Most home users are connected to the internet via a broadband modem/router, either with its own Wi-Fi capabilities, or with an external Wi-Fi router connected. This is the first threat vector in your home network, so never use the default password! Reduce your vulnerability by choosing a strong but memorable passphrase, 15 or more characters in length, for the router administration functionality. You should also update your router’s firmware — manufacturers regularly release updates to address newly discovered vulnerabilities, but if you’re not up-to-date, then you are by definition potentially vulnerable.

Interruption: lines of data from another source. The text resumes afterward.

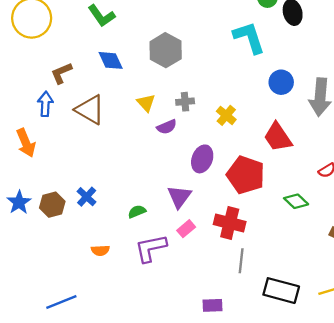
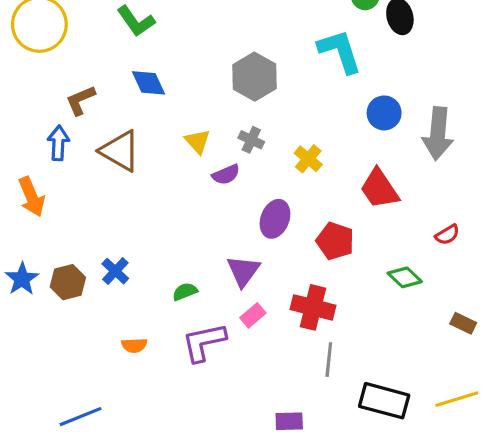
gray hexagon: (166, 50) -> (254, 77), moved
gray cross: (185, 102) -> (251, 140), turned 30
red pentagon: (246, 175) -> (335, 241), size x0.7

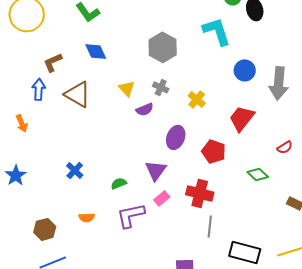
red trapezoid: (379, 189) -> (242, 118), turned 72
orange arrow: (31, 197) -> (22, 123), size x0.7
brown hexagon: (68, 282) -> (45, 229), moved

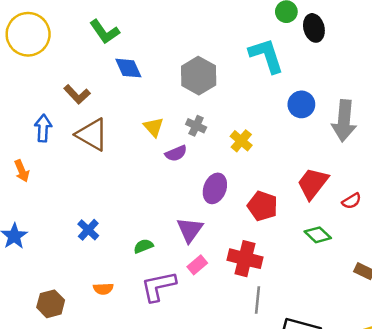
blue diamond: (96, 51) -> (128, 68), moved
brown L-shape: (53, 62) -> (77, 94), moved, turned -110
red trapezoid: (242, 118) -> (313, 183), moved

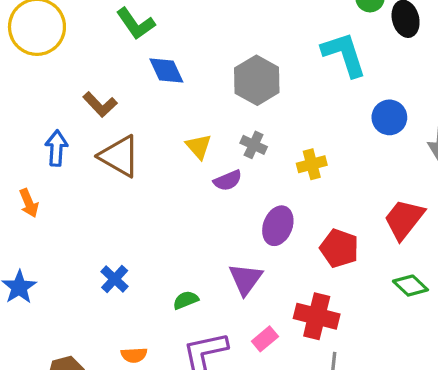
yellow cross: (241, 141) -> (312, 164), turned 35
pink rectangle: (197, 265) -> (265, 339), moved

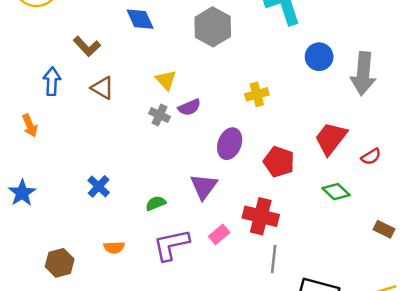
gray cross: (254, 145) -> (160, 115), moved
brown triangle: (119, 156) -> (102, 88), size x0.7

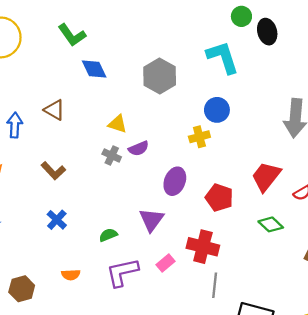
brown L-shape: (87, 46) -> (53, 171), moved
blue circle: (319, 57) -> (217, 110), moved
yellow triangle: (166, 80) -> (118, 124), turned -30
brown triangle: (102, 88) -> (54, 110), moved

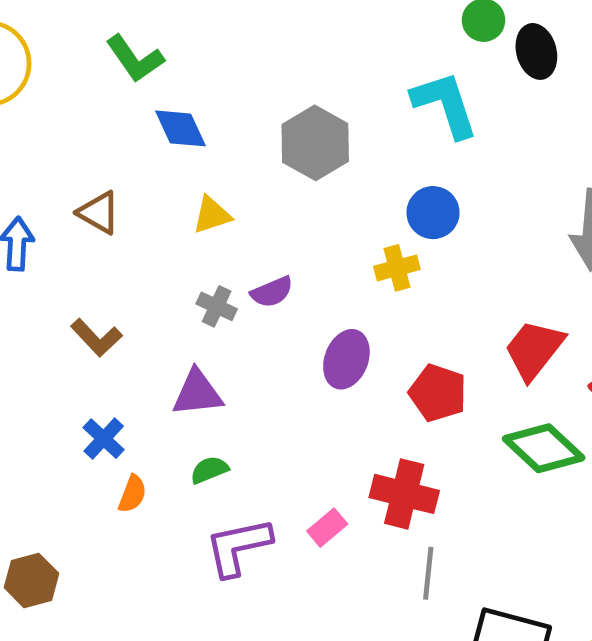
yellow triangle: (118, 124) -> (212, 215), moved, turned -36
purple triangle: (151, 220) -> (197, 393), moved, turned 48
green diamond: (271, 224) -> (544, 448), size x1.5
orange semicircle: (71, 275) -> (132, 494), moved, turned -66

If your broadband modem includes Wi-Fi capabilities, or you have a separate Wi-Fi router, you’ll also want to take steps to protect your wireless data. While WEP, WPA, WPA2, and even the latest WPA3 protocol have been shown to be possible to crack in specific circumstances, WPA2 Wi-Fi encryption is more commonly supported by devices, and is probably sufficient for most situations. Most sensitive internet traffic is sent via HTTPS, so it will be encrypted even in the extreme scenario of someone being able to eavesdrop after exploiting your router.

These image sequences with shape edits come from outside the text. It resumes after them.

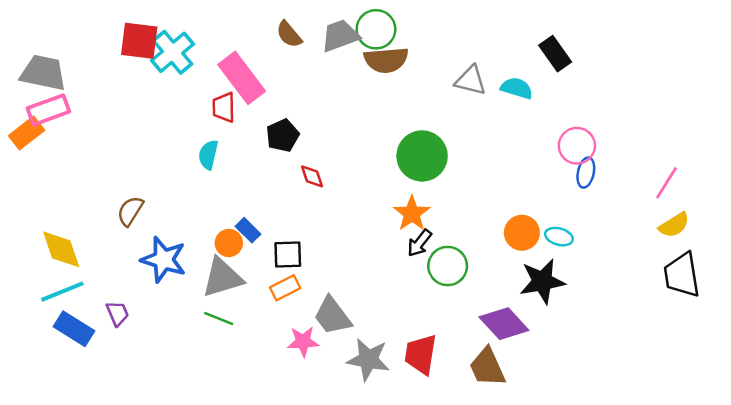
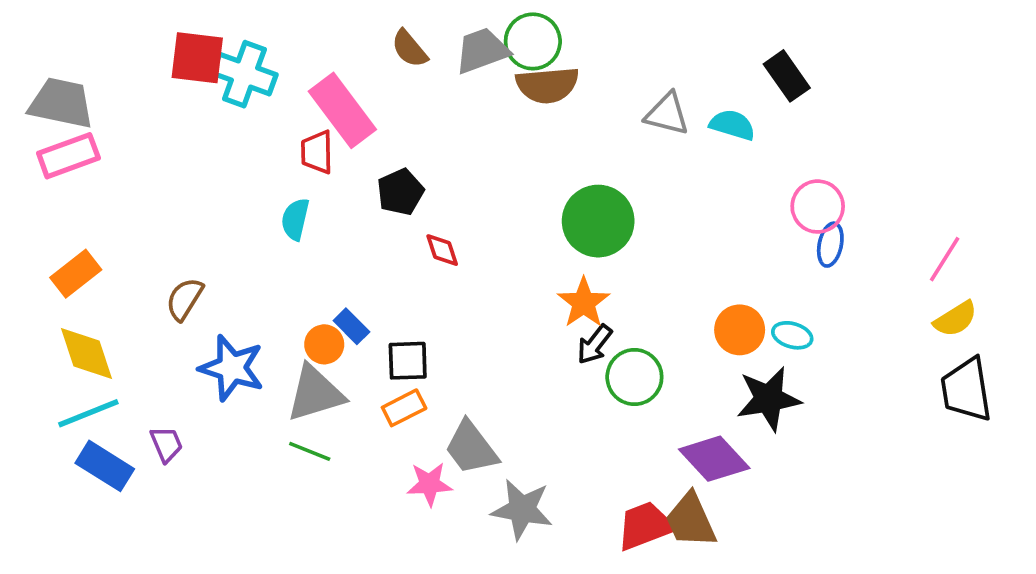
cyan cross: (172, 52) -> (244, 74), turned -30
orange rectangle: (27, 133) -> (76, 274), moved
red trapezoid: (421, 354) -> (645, 526), moved, turned 60

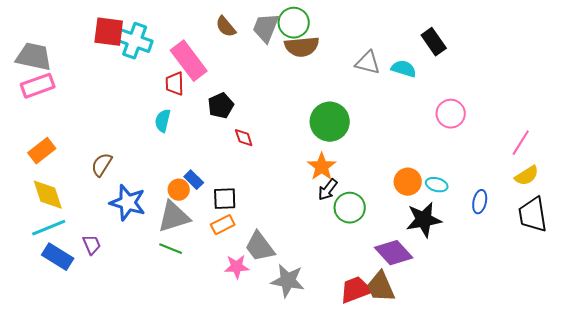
gray trapezoid: (482, 51) -> (266, 28), turned -48
blue ellipse: (830, 245) -> (480, 202), moved

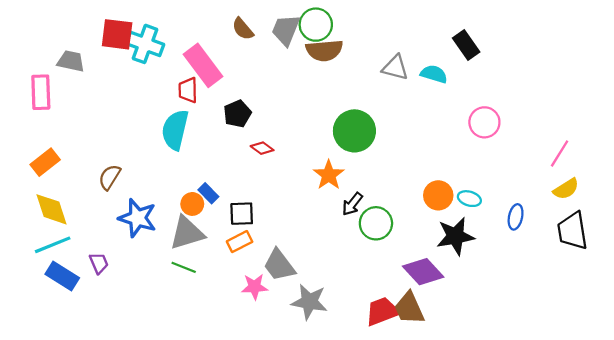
gray trapezoid: (34, 57) -> (71, 61), moved, size x0.7
pink rectangle: (38, 86) -> (41, 92), turned -72
cyan semicircle: (163, 121) -> (175, 130), size x1.6
red diamond: (244, 138) -> (262, 148), turned -35
orange star: (322, 167) -> (329, 175), moved

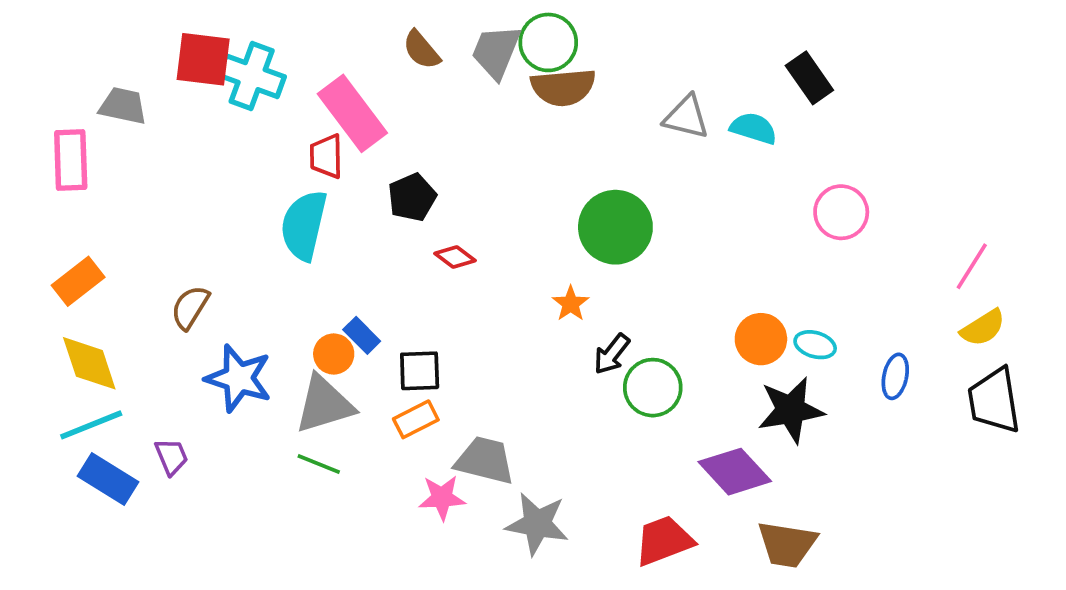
orange star: (329, 175) -> (571, 304), size x0.7
gray trapezoid: (279, 265) -> (485, 460), turned 141
brown trapezoid: (409, 308) -> (787, 544), moved, turned -57

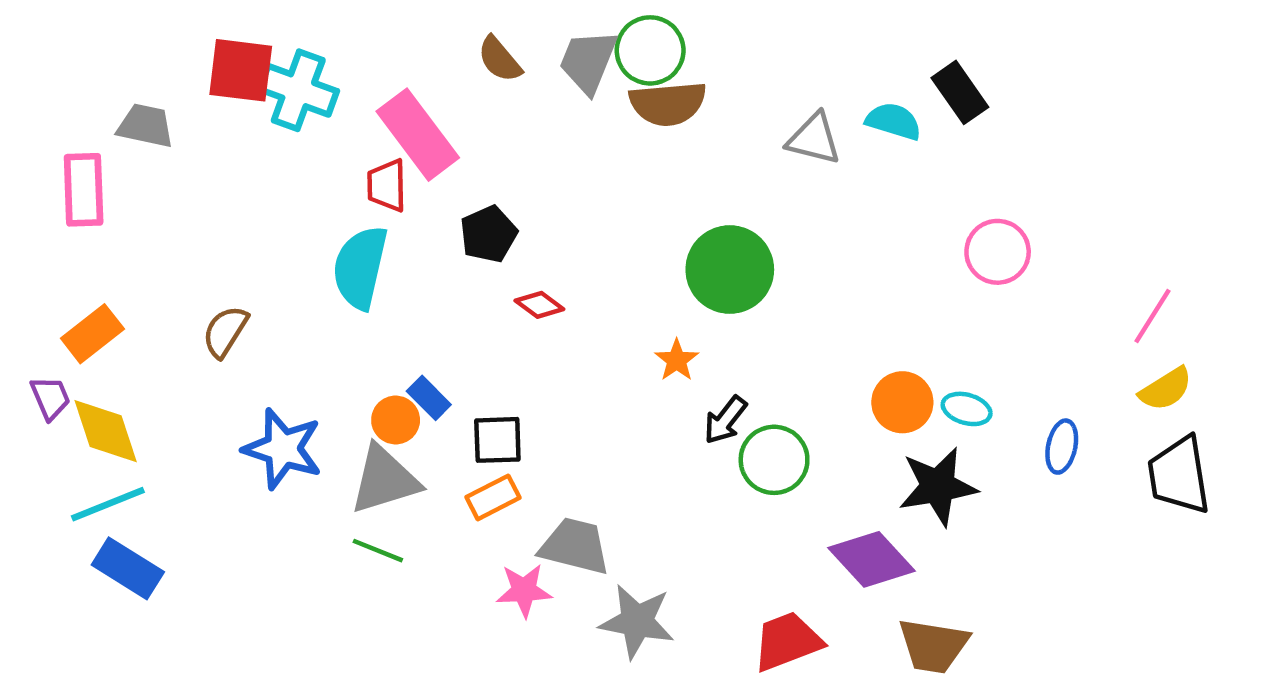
cyan semicircle: (753, 128) -> (894, 121), moved
brown semicircle: (190, 307) -> (225, 331), moved
purple trapezoid: (171, 457) -> (50, 398), moved

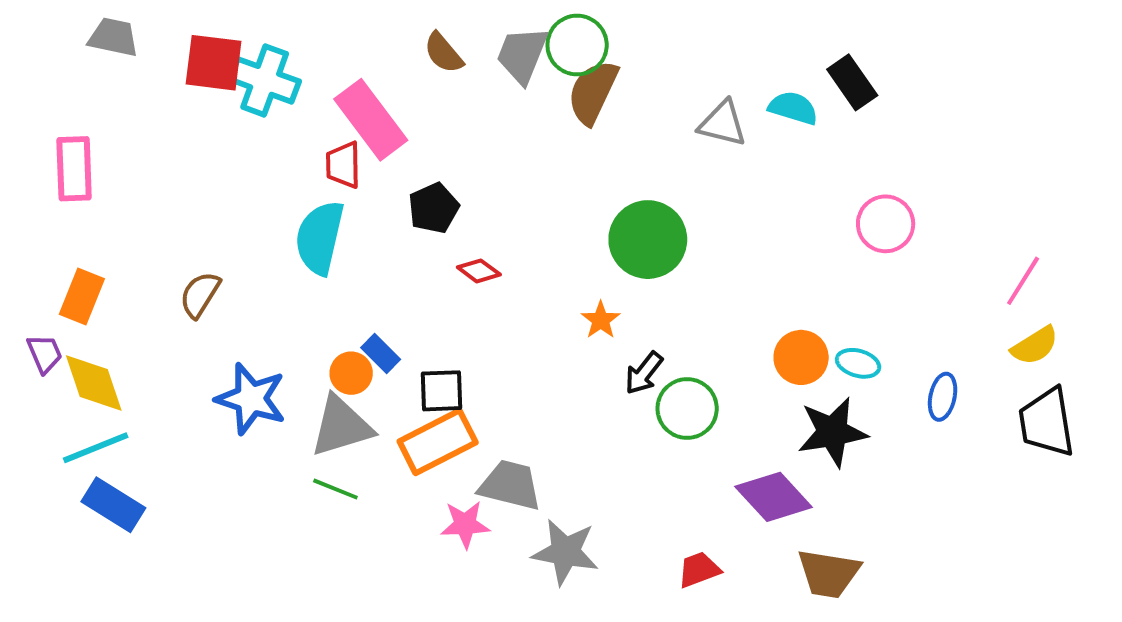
brown semicircle: (668, 104) -> (593, 92), turned 120
gray trapezoid: (146, 126) -> (113, 37), moved
orange rectangle: (92, 334) -> (82, 297), turned -30
orange rectangle: (493, 497) -> (438, 442), size x1.6
red trapezoid: (787, 641) -> (699, 570), size x0.7

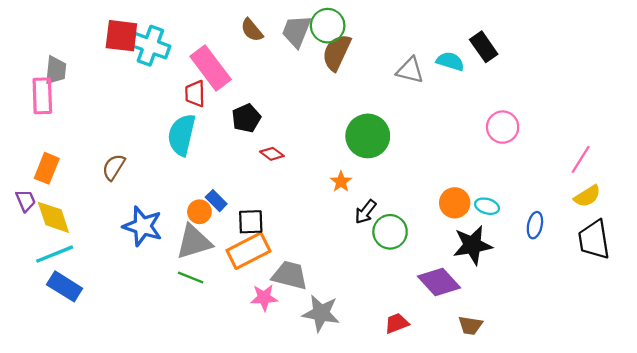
gray trapezoid: (113, 37) -> (56, 70), moved, turned 84
brown trapezoid: (829, 574) -> (470, 325), size x0.7

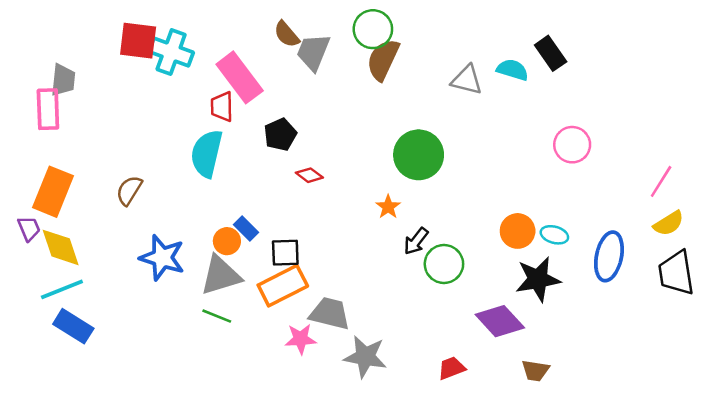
gray trapezoid: (296, 31) -> (313, 52), moved
orange rectangle: (47, 168) -> (53, 192), size x1.4
blue ellipse: (535, 225) -> (609, 256), size x1.6

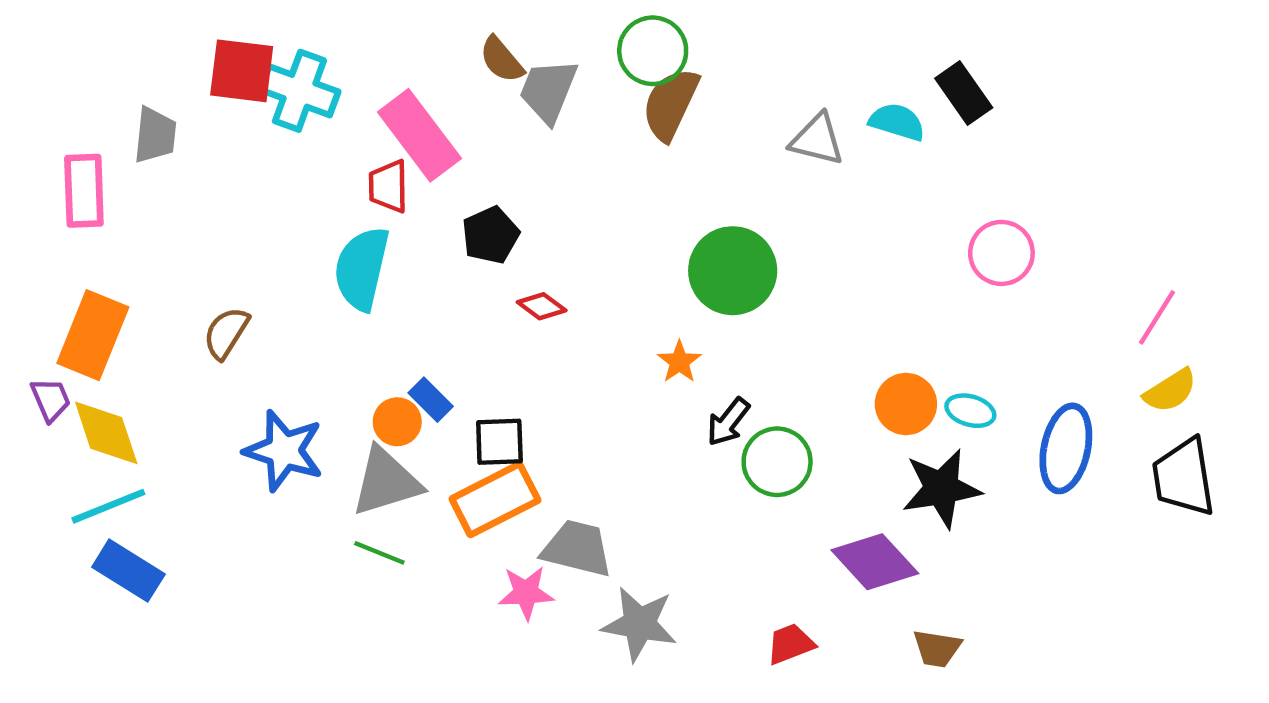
gray trapezoid: (63, 80) -> (155, 135), moved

Adding a VPN – a virtual private network that protects your data over public networks, or even your private home network – can offer another layer of security. Consider an alternative DNS to protect your family from malware as well.
Many Wi-Fi routers incorporate guest network functionality, which provides a connection for visitors that is isolated from your private network, so you can share without over-sharing. With Amazon acquiring Eero and Ring, Google similarly acquiring Nest Wi-Fi and connected home devices, and most modern routers collecting user data and using it for marketing, with some even sharing or selling it to third parties, you may want to spend a moment thinking about what devices are on your network, what they’re doing with your data, and how much you trust those companies.

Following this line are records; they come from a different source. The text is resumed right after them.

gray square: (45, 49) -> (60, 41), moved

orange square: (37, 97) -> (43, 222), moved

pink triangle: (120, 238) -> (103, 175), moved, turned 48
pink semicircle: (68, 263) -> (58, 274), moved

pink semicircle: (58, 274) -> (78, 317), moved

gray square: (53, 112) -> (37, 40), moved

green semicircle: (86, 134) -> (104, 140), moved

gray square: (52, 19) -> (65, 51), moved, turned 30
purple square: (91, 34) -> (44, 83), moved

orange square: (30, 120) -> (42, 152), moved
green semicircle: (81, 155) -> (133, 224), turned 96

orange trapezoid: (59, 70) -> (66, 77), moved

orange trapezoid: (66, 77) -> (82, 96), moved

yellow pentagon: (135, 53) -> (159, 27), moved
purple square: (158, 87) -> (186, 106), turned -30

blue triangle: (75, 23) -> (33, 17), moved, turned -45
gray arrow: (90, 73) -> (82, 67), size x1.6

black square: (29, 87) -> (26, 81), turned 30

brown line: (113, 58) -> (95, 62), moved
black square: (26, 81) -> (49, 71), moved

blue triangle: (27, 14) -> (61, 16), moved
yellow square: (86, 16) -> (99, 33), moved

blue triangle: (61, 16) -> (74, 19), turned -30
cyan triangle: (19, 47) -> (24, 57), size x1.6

Internet of Compromised Things
If you are running IoT devices like 3D printers, smart appliances, or your own Raspberry Pi or other connected projects, consider creating a separate virtual LAN so that they are firewalled from your main computers, and limiting their port usage to the minimum required for their given application.
If the notion of these simple devices being a threat seems far-fetched, not long ago, 3D printer owners around the world woke up one morning to discover that their printers had been compromised by a popular plugin, up to and including finding prints that they did not authorize on their machines. There were no reports of lasting damage, but the same exploit could have sent malicious commands, for example overheating beds and hot ends, and causing serious damage to devices and property.
Forget Your Passwords
Passwords are ubiquitous these days, and trying to remember them all can be an immense challenge. One way to solve this is by using the same password for everything, but this leaves you massively exposed, since a password cracked or obtained on one service (say, via recent Facebook or LinkedIn breaches) can then be used to access others. Instead, use a password manager such as Bitwarden or KeyPassXC, which are open-source, and free for most users. Use your password manager to generate your passwords, so that you never even have to know them, let alone memorize them. For cases where your password manager can’t log in for you, choose a long, memorable passphrase, and avoid biometric logins, which can be used against you. Use multi-factor authentication everywhere it’s offered, and favor authenticator apps such as Duo over SMS whenever possible, since phone numbers can be spoofed or cloned.
Back It Up
It is a truism in life that it’s good to have a backup plan. But when it comes to the digital realm, you should absolutely have a plan for your backups. When possible, a 3-2-1 backup strategy will help mitigate data loss: that’s three copies of your data, two of which are local but on separate devices, and one copy off-site. You have the first copy of your data on your computer or other devices already, and can affordably add an external hard drive or thumb drive in order to keep a second, local copy. Your third copy should be offsite, to protect against local disaster, and could be as simple as syncing your files to Dropbox or another cloud provider. And critically, remember to check your backups! Many solutions can alert you when backups fail, but you should regularly simulate catastrophic failure to confirm that your backups would allow you to fully restore your data in the case of an actual event.
If this all sounds a bit scary, that’s because it is — there are many individuals and organizations with a vested interest in stealing your data, and unfortunately, defending against these attacks largely falls on the individual user. But by following a few simple best practices, you can dramatically reduce your threat attack surface, and help avoid Apocalypsageddon — of the digital kind at least!